Malgré cette absence de pénurie, l’ensemble des États d’Asie centrale figure parmi les 10 % des pays ayant la consommation annuelle moyenne par habitant la plus élevée en matière de prélèvements d’eau. Le volume d’eau prélevé dans la région est environ cinq fois supérieur à la moyenne mondiale. Dans certains cas, la pression sur le système des ressources en eau est excessive, selon l’étude.

L’efficacité économique de l’usage de l’eau est très faible

En parallèle, les auteurs insistent sur le fait que l’eau ne joue qu’un faible rôle économique actuellement.

La faible rentabilité des ressources en eau dans la région est due au fait que les cultures à faible rendement et à forte consommation d’eau sont courantes dans l’agriculture.
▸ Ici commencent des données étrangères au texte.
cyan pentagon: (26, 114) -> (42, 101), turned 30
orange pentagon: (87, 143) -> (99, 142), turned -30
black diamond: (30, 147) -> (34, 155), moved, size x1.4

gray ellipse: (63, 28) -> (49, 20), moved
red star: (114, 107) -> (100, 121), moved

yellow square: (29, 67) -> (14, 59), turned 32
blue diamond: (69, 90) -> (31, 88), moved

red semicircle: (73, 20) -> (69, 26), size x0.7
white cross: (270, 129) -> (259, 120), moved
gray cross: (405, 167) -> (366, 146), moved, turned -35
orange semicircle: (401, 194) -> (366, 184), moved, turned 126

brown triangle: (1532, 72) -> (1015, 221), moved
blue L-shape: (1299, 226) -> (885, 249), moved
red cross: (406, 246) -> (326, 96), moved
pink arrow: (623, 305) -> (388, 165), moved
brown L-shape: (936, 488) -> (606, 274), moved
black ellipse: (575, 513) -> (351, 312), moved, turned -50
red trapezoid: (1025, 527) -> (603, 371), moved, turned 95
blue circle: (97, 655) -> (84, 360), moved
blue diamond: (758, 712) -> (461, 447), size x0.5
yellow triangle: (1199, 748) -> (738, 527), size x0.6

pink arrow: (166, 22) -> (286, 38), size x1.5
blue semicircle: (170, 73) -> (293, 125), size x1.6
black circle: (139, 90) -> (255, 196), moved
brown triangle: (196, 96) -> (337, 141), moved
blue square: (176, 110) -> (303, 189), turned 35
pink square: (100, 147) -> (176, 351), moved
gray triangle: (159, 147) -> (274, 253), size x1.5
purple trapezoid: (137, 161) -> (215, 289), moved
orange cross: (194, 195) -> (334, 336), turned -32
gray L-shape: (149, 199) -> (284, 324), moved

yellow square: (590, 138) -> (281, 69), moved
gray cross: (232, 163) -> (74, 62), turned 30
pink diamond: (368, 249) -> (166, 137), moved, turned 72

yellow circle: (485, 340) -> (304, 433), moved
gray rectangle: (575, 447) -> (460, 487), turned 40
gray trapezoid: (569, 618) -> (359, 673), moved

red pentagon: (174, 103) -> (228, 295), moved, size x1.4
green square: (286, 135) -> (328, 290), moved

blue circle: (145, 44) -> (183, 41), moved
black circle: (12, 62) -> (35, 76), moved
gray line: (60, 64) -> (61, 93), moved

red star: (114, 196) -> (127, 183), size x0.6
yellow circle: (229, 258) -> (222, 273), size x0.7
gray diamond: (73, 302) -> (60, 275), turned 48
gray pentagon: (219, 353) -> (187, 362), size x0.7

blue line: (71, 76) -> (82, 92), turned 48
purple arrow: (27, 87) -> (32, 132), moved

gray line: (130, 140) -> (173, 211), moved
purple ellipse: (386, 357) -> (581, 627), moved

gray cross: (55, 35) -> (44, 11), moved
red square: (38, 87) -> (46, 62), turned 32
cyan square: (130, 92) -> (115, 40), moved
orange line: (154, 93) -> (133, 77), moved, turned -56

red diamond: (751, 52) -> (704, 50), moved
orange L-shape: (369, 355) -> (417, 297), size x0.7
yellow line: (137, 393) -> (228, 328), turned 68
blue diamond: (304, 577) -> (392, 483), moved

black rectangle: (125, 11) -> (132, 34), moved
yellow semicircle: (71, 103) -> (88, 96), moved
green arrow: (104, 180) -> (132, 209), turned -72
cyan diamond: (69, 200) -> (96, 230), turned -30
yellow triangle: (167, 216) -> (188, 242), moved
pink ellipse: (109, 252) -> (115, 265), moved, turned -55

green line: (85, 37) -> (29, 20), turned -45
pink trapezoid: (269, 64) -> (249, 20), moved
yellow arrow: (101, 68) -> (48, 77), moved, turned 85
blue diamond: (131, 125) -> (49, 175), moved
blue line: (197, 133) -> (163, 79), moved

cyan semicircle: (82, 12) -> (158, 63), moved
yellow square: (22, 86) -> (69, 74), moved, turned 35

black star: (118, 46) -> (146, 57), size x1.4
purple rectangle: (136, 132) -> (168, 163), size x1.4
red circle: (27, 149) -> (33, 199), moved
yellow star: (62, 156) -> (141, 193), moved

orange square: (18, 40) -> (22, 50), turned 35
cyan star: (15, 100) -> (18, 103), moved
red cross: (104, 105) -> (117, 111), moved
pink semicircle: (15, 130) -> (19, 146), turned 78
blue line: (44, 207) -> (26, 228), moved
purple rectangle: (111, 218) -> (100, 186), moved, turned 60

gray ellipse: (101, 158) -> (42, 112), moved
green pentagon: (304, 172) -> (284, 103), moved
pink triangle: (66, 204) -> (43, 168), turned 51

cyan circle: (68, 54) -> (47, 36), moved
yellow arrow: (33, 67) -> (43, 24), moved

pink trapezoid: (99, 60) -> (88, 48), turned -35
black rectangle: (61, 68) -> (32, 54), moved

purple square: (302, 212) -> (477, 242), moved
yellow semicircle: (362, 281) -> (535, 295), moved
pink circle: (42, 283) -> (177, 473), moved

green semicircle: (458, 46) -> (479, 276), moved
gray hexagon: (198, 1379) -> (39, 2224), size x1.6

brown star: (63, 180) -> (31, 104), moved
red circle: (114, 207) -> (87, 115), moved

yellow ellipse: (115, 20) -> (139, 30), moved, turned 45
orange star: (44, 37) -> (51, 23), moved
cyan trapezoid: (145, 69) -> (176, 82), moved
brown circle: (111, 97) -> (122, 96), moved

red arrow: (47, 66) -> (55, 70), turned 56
Il est donc urgent d’améliorer l’efficacité économique de l’irrigation car aucun État d’Asie centrale n’utilise pleinement son potentiel hydraulique, poursuit l’article.

Des changements rapides attendus

Selon les experts de la Banque mondiale, la population de la région passera d’ici 2050 de moins de 80 millions actuellement à entre 90 et 100 millions de personnes. Mais les prévisions à long terme sont incertaines, entre un doublement de la population d’ici 2100 et une légère baisse.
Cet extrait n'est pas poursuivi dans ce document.